:: TASK ::
In the copy, leave out the pictures and repeat all records exactly.

Records from a data collection

----------

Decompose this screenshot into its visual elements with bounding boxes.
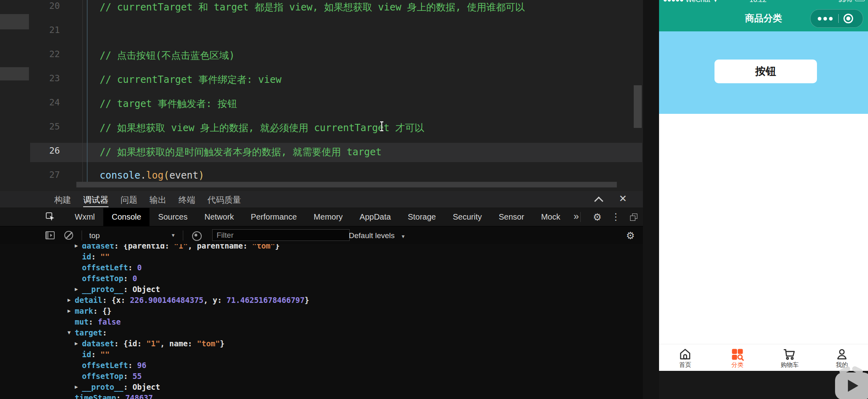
code-line[interactable]: 22// 点击按钮(不点击蓝色区域) [30, 49, 643, 63]
console-token-proto: __proto__ [82, 383, 123, 391]
devtools-tab-memory[interactable]: Memory [305, 208, 351, 226]
devtools-tab-wxml[interactable]: Wxml [66, 208, 103, 226]
overflow-tabs-icon[interactable]: » [569, 208, 583, 226]
show-console-sidebar-icon[interactable] [45, 230, 55, 242]
expand-arrow-icon[interactable]: ▶ [75, 286, 78, 292]
console-row[interactable]: ▶mark: {} [0, 306, 643, 317]
panel-tab-输出[interactable]: 输出 [149, 191, 166, 207]
console-row[interactable]: id: "" [0, 252, 643, 263]
code-token-obj: console [100, 170, 140, 181]
console-token-plain: } [275, 244, 279, 250]
code-line[interactable]: 24// target 事件触发者: 按钮 [30, 97, 643, 111]
toolbar-divider [580, 212, 581, 222]
console-row[interactable]: id: "" [0, 350, 643, 361]
code-line[interactable]: 26// 如果想获取的是时间触发者本身的数据, 就需要使用 target [30, 146, 643, 159]
sidebar-row[interactable] [0, 14, 29, 29]
code-line[interactable]: 23// currentTarget 事件绑定者: view [30, 73, 643, 87]
code-line[interactable]: 27console.log(event) [30, 170, 643, 183]
tabbar-item-分类[interactable]: 分类 [711, 344, 764, 371]
tabbar-item-购物车[interactable]: 购物车 [764, 344, 816, 371]
console-row[interactable]: timeStamp: 748637 [0, 393, 643, 399]
code-line[interactable]: 21 [30, 25, 643, 39]
console-row[interactable]: ▶__proto__: Object [0, 383, 643, 393]
expand-arrow-icon[interactable]: ▶ [68, 297, 71, 303]
panel-tab-构建[interactable]: 构建 [54, 191, 71, 207]
console-row[interactable]: offsetLeft: 0 [0, 263, 643, 274]
expand-arrow-icon[interactable]: ▶ [75, 244, 78, 249]
code-line[interactable]: 25// 如果想获取 view 身上的数据, 就必须使用 currentTarg… [30, 121, 643, 135]
console-text: detail: {x: 226.900146484375, y: 71.4625… [75, 296, 309, 304]
console-token-plain: : [123, 372, 133, 380]
tabbar-item-首页[interactable]: 首页 [659, 344, 711, 371]
mini-program-simulator: ●●●●● WeChat ▼ 16:22 99% 商品分类 按钮 首页分类购物车… [659, 0, 868, 371]
video-play-watermark-icon[interactable] [827, 366, 868, 399]
console-text: id: "" [82, 350, 110, 359]
devtools-tab-performance[interactable]: Performance [242, 208, 305, 226]
code-token-comment: // 如果想获取 view 身上的数据, 就必须使用 currentTarget… [100, 122, 424, 134]
more-options-icon[interactable]: ⋮ [611, 212, 620, 222]
expand-arrow-icon[interactable]: ▼ [68, 329, 71, 335]
console-row[interactable]: mut: false [0, 317, 643, 328]
live-expression-icon[interactable] [192, 231, 202, 241]
devtools-tab-security[interactable]: Security [444, 208, 490, 226]
devtools-tab-sources[interactable]: Sources [149, 208, 196, 226]
view-container[interactable]: 按钮 [659, 31, 868, 114]
close-panel-icon[interactable]: ✕ [619, 193, 627, 204]
context-selector[interactable]: top [89, 226, 100, 245]
console-filter-input[interactable] [212, 229, 350, 241]
code-editor[interactable]: 20// currentTarget 和 target 都是指 view, 如果… [30, 0, 643, 191]
close-record-icon[interactable] [843, 14, 853, 23]
console-row[interactable]: ▶dataset: {parentid: "1", parentname: "t… [0, 244, 643, 252]
undock-devtools-icon[interactable] [630, 214, 637, 221]
toolbar-divider [82, 230, 82, 241]
clock-label: 16:22 [749, 0, 767, 4]
chevron-down-icon[interactable]: ▼ [171, 226, 176, 245]
console-row[interactable]: ▶dataset: {id: "1", name: "tom"} [0, 339, 643, 350]
file-sidebar [0, 0, 30, 191]
console-row[interactable]: ▶__proto__: Object [0, 285, 643, 296]
tabbar-label: 分类 [711, 361, 764, 369]
log-levels-dropdown[interactable]: Default levels ▼ [349, 226, 405, 246]
expand-arrow-icon[interactable]: ▶ [75, 340, 78, 346]
category-icon [711, 347, 764, 362]
devtools-tab-network[interactable]: Network [196, 208, 242, 226]
console-token-key: id [82, 350, 91, 359]
console-output[interactable]: ▶dataset: {parentid: "1", parentname: "t… [0, 244, 643, 399]
devtools-settings-icon[interactable]: ⚙ [593, 212, 602, 223]
capsule-menu[interactable] [810, 9, 863, 28]
editor-vertical-scrollbar[interactable] [634, 85, 642, 128]
wx-button[interactable]: 按钮 [714, 60, 817, 83]
console-row[interactable]: ▼target: [0, 328, 643, 339]
console-text: offsetLeft: 96 [82, 361, 146, 370]
console-row[interactable]: ▶detail: {x: 226.900146484375, y: 71.462… [0, 296, 643, 306]
console-token-num: 0 [133, 274, 137, 283]
console-token-plain: : {} [93, 306, 112, 315]
console-row[interactable]: offsetTop: 0 [0, 274, 643, 285]
panel-tab-终端[interactable]: 终端 [178, 191, 195, 207]
sidebar-row[interactable] [0, 67, 29, 80]
panel-tab-问题[interactable]: 问题 [121, 191, 137, 207]
code-line[interactable]: 20// currentTarget 和 target 都是指 view, 如果… [30, 1, 643, 14]
console-token-str: "tom" [252, 244, 275, 250]
more-menu-icon[interactable] [818, 17, 833, 21]
console-row[interactable]: offsetTop: 55 [0, 372, 643, 383]
devtools-tab-mock[interactable]: Mock [532, 208, 569, 226]
line-number: 21 [30, 25, 60, 35]
panel-tab-代码质量[interactable]: 代码质量 [207, 191, 241, 207]
console-settings-icon[interactable]: ⚙ [626, 226, 635, 245]
home-icon [659, 347, 711, 362]
devtools-tab-appdata[interactable]: AppData [351, 208, 399, 226]
console-text: id: "" [82, 252, 110, 261]
devtools-tab-storage[interactable]: Storage [399, 208, 444, 226]
console-token-proto: __proto__ [82, 285, 123, 294]
panel-tab-调试器[interactable]: 调试器 [83, 191, 108, 207]
console-row[interactable]: offsetLeft: 96 [0, 361, 643, 372]
clear-console-icon[interactable] [64, 231, 73, 240]
expand-arrow-icon[interactable]: ▶ [75, 384, 78, 390]
devtools-tab-console[interactable]: Console [103, 208, 149, 226]
console-token-plain: : [128, 263, 137, 272]
expand-arrow-icon[interactable]: ▶ [68, 308, 71, 314]
editor-horizontal-scrollbar[interactable] [76, 182, 617, 187]
inspect-element-icon[interactable] [45, 212, 56, 224]
devtools-tab-sensor[interactable]: Sensor [490, 208, 532, 226]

----------

:: TASK OUTPUT ::
Decompose this screenshot into its visual elements with bounding boxes.
code-line[interactable]: 22// 点击按钮(不点击蓝色区域) [30, 49, 643, 63]
console-token-proto: __proto__ [82, 383, 123, 391]
devtools-tab-memory[interactable]: Memory [305, 208, 351, 226]
devtools-tab-wxml[interactable]: Wxml [66, 208, 103, 226]
overflow-tabs-icon[interactable]: » [569, 208, 583, 226]
show-console-sidebar-icon[interactable] [45, 230, 55, 242]
expand-arrow-icon[interactable]: ▶ [75, 286, 78, 292]
console-row[interactable]: ▶mark: {} [0, 306, 643, 317]
panel-tab-输出[interactable]: 输出 [149, 191, 166, 207]
console-row[interactable]: id: "" [0, 252, 643, 263]
code-token-obj: console [100, 170, 140, 181]
console-token-plain: } [275, 244, 279, 250]
code-line[interactable]: 24// target 事件触发者: 按钮 [30, 97, 643, 111]
toolbar-divider [580, 212, 581, 222]
console-row[interactable]: id: "" [0, 350, 643, 361]
code-line[interactable]: 26// 如果想获取的是时间触发者本身的数据, 就需要使用 target [30, 146, 643, 159]
sidebar-row[interactable] [0, 14, 29, 29]
code-line[interactable]: 23// currentTarget 事件绑定者: view [30, 73, 643, 87]
code-line[interactable]: 27console.log(event) [30, 170, 643, 183]
tabbar-item-分类[interactable]: 分类 [711, 344, 764, 371]
tabbar-item-购物车[interactable]: 购物车 [764, 344, 816, 371]
console-row[interactable]: timeStamp: 748637 [0, 393, 643, 399]
code-line[interactable]: 21 [30, 25, 643, 39]
console-row[interactable]: ▶__proto__: Object [0, 383, 643, 393]
expand-arrow-icon[interactable]: ▶ [68, 297, 71, 303]
panel-tab-构建[interactable]: 构建 [54, 191, 71, 207]
console-row[interactable]: offsetLeft: 0 [0, 263, 643, 274]
expand-arrow-icon[interactable]: ▶ [75, 244, 78, 249]
code-line[interactable]: 25// 如果想获取 view 身上的数据, 就必须使用 currentTarg… [30, 121, 643, 135]
console-text: detail: {x: 226.900146484375, y: 71.4625… [75, 296, 309, 304]
console-token-plain: : [123, 372, 133, 380]
tabbar-item-首页[interactable]: 首页 [659, 344, 711, 371]
mini-program-simulator: ●●●●● WeChat ▼ 16:22 99% 商品分类 按钮 首页分类购物车… [659, 0, 868, 371]
video-play-watermark-icon[interactable] [827, 366, 868, 399]
console-text: id: "" [82, 350, 110, 359]
devtools-tab-performance[interactable]: Performance [242, 208, 305, 226]
code-token-comment: // 如果想获取 view 身上的数据, 就必须使用 currentTarget… [100, 122, 424, 134]
more-options-icon[interactable]: ⋮ [611, 212, 620, 222]
expand-arrow-icon[interactable]: ▼ [68, 329, 71, 335]
console-row[interactable]: mut: false [0, 317, 643, 328]
live-expression-icon[interactable] [192, 231, 202, 241]
devtools-tab-security[interactable]: Security [444, 208, 490, 226]
devtools-tab-sources[interactable]: Sources [149, 208, 196, 226]
view-container[interactable]: 按钮 [659, 31, 868, 114]
close-panel-icon[interactable]: ✕ [619, 193, 627, 204]
context-selector[interactable]: top [89, 226, 100, 245]
console-filter-input[interactable] [212, 229, 350, 241]
code-editor[interactable]: 20// currentTarget 和 target 都是指 view, 如果… [30, 0, 643, 191]
close-record-icon[interactable] [843, 14, 853, 23]
console-row[interactable]: ▶dataset: {parentid: "1", parentname: "t… [0, 244, 643, 252]
undock-devtools-icon[interactable] [630, 214, 637, 221]
toolbar-divider [82, 230, 82, 241]
clock-label: 16:22 [749, 0, 767, 4]
chevron-down-icon[interactable]: ▼ [171, 226, 176, 245]
console-row[interactable]: ▶dataset: {id: "1", name: "tom"} [0, 339, 643, 350]
file-sidebar [0, 0, 30, 191]
console-row[interactable]: ▶__proto__: Object [0, 285, 643, 296]
tabbar-label: 分类 [711, 361, 764, 369]
log-levels-dropdown[interactable]: Default levels ▼ [349, 226, 405, 246]
expand-arrow-icon[interactable]: ▶ [75, 340, 78, 346]
category-icon [711, 347, 764, 362]
devtools-tab-network[interactable]: Network [196, 208, 242, 226]
console-token-key: id [82, 350, 91, 359]
console-output[interactable]: ▶dataset: {parentid: "1", parentname: "t… [0, 244, 643, 399]
devtools-settings-icon[interactable]: ⚙ [593, 212, 602, 223]
capsule-menu[interactable] [810, 9, 863, 28]
editor-vertical-scrollbar[interactable] [634, 85, 642, 128]
wx-button[interactable]: 按钮 [714, 60, 817, 83]
console-row[interactable]: ▼target: [0, 328, 643, 339]
console-text: offsetLeft: 96 [82, 361, 146, 370]
console-row[interactable]: ▶detail: {x: 226.900146484375, y: 71.462… [0, 296, 643, 306]
console-token-num: 0 [133, 274, 137, 283]
console-token-plain: : {} [93, 306, 112, 315]
console-row[interactable]: offsetTop: 0 [0, 274, 643, 285]
panel-tab-终端[interactable]: 终端 [178, 191, 195, 207]
sidebar-row[interactable] [0, 67, 29, 80]
panel-tab-问题[interactable]: 问题 [121, 191, 137, 207]
code-line[interactable]: 20// currentTarget 和 target 都是指 view, 如果… [30, 1, 643, 14]
console-token-str: "tom" [252, 244, 275, 250]
more-menu-icon[interactable] [818, 17, 833, 21]
console-row[interactable]: offsetTop: 55 [0, 372, 643, 383]
devtools-tab-mock[interactable]: Mock [532, 208, 569, 226]
line-number: 21 [30, 25, 60, 35]
panel-tab-代码质量[interactable]: 代码质量 [207, 191, 241, 207]
console-settings-icon[interactable]: ⚙ [626, 226, 635, 245]
home-icon [659, 347, 711, 362]
devtools-tab-appdata[interactable]: AppData [351, 208, 399, 226]
console-text: id: "" [82, 252, 110, 261]
devtools-tab-storage[interactable]: Storage [399, 208, 444, 226]
console-token-proto: __proto__ [82, 285, 123, 294]
panel-tab-调试器[interactable]: 调试器 [83, 191, 108, 207]
console-row[interactable]: offsetLeft: 96 [0, 361, 643, 372]
clear-console-icon[interactable] [64, 231, 73, 240]
expand-arrow-icon[interactable]: ▶ [75, 384, 78, 390]
devtools-tab-console[interactable]: Console [103, 208, 149, 226]
console-token-plain: : [128, 263, 137, 272]
expand-arrow-icon[interactable]: ▶ [68, 308, 71, 314]
editor-horizontal-scrollbar[interactable] [76, 182, 617, 187]
inspect-element-icon[interactable] [45, 212, 56, 224]
devtools-tab-sensor[interactable]: Sensor [490, 208, 532, 226]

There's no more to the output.